• _Exercise aim_: Each line of the data must be written out again verbatim; no image belongs in the copy.

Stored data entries
-*-*-
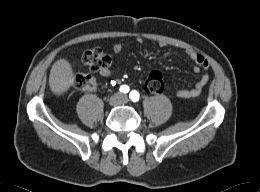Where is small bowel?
Returning <instances> with one entry per match:
<instances>
[{
	"instance_id": "1",
	"label": "small bowel",
	"mask_w": 260,
	"mask_h": 192,
	"mask_svg": "<svg viewBox=\"0 0 260 192\" xmlns=\"http://www.w3.org/2000/svg\"><path fill=\"white\" fill-rule=\"evenodd\" d=\"M138 42H141V40L139 39ZM161 45L164 46L165 44H161ZM112 50L114 53L119 54L125 50V47L121 43H116L113 45ZM187 55L190 58V60L193 62L192 70L194 73L198 74L201 71H205L209 69L210 64L208 60L201 54H198L194 51H188ZM99 73L100 75L107 77L110 75V70L108 68H105L99 71ZM209 80H210V76L208 74H205L191 88L177 90L176 96L183 99L195 98L202 93L203 88L208 84Z\"/></svg>"
}]
</instances>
-*-*-
• _Solution to the problem_:
Where is small bowel?
Returning <instances> with one entry per match:
<instances>
[{
	"instance_id": "1",
	"label": "small bowel",
	"mask_w": 260,
	"mask_h": 192,
	"mask_svg": "<svg viewBox=\"0 0 260 192\" xmlns=\"http://www.w3.org/2000/svg\"><path fill=\"white\" fill-rule=\"evenodd\" d=\"M138 42H141V40L139 39ZM161 45L164 46L165 44H161ZM112 50L114 53L119 54L125 50V47L121 43H116L113 45ZM187 55L190 58V60L193 62L192 70L194 73L198 74L201 71H205L209 69L210 64L208 60L201 54H198L194 51H188ZM99 73L100 75L107 77L110 75V70L108 68H105L99 71ZM209 80H210V76L208 74H205L191 88L177 90L176 96L183 99L195 98L202 93L203 88L208 84Z\"/></svg>"
}]
</instances>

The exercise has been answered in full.